About Us

Henry

My journey with Arabella began when I was 15 years old. My friend’s family was one of three joint owners, and they would invite me to help sail the boat from Marion, Massachusetts, where I spent my summers, down to Maine. Those sails were simply extraordinary.

Prior to that, I’d spent most of my time on a Crosby Striper with my father, fishing on Buzzard’s Bay. My first night run on Arabella from the Cape Cod Canal down to Maine converted me from a powerboater to a sailor.

I did these summer runs on Arabella almost annually, and then chartered Magic, a 36’ Staedel schooner, from my brother-in-law. I sailed to Bermuda and points south, and then returned to Maine. That cruise made it impossible for me to return to the confines of a college dorm, so you could say I was ‘ruined’ at an early age.

Next, I signed on as First Mate on Deliverance, a 96’ Eldridge McGuinness design built by Quincy Adams Yard in 1956. I worked on her refit in Maine, and sailed with her to Bermuda. My next boat was 1965 H-28, home built by a backyard builder in Virginia, and in need of new frames and deck. She was our family boat until we moved to Florida, which was the wrong environment for a wooden boat with a lot of brightwork.

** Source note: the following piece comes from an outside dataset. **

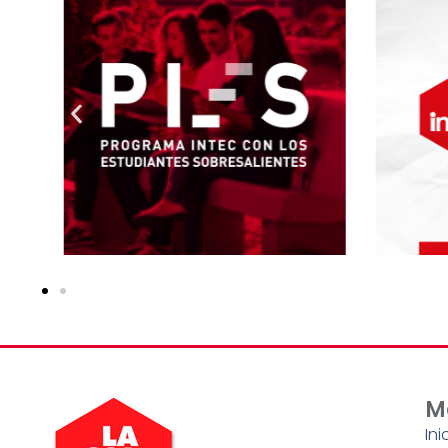
M
Ini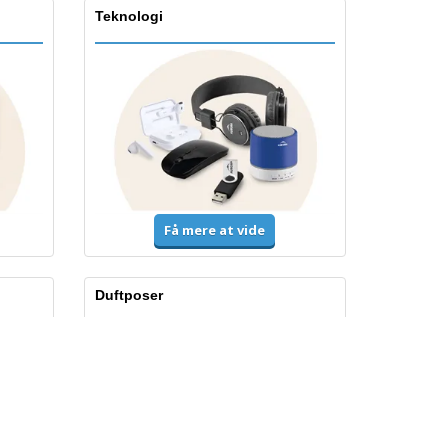
Teknologi
Få mere at vide
Duftposer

We purchased Arabella in July of 2006, and kept her based in Maine while we were still based in Florida. It proved too challenging to manage the boat long distance, and so after our daughters returned to New England for college, we sold the Florida house, moved to Maine, rented a small house with a big driveway, built a shed and moved the boat to her ‘new’ home to begin a two year refit.

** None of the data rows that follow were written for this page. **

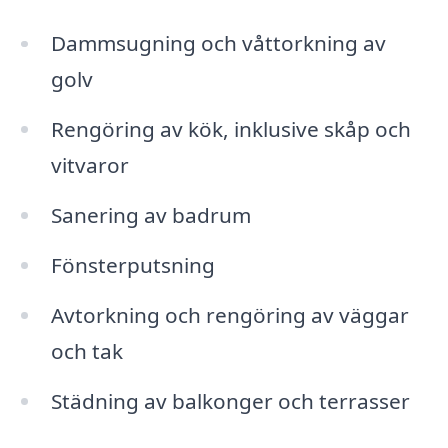
Dammsugning och våttorkning av
golv
Rengöring av kök, inklusive skåp och
vitvaror
Sanering av badrum
Fönsterputsning
Avtorkning och rengöring av väggar
och tak
Städning av balkonger och terrasser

Since we’re not retired, many people ask us how we were able to move and then take the time to do this project. The answer is simple: our business, which provides an unprecedented level of independence while simultaneously generating a professional income with full benefits.

Since the age of 5, I was in my own little motor boat and able to go off and explore, first, the little cove we summered on and then Buzzard’s Bay. I loved being on the water and having lots of freedom, and I was aware of how much freedom I had. As a young adult, I sought a way to have a career which allowed me to be in control of my time, and with the Juice Plus Virtual Franchise, I found it.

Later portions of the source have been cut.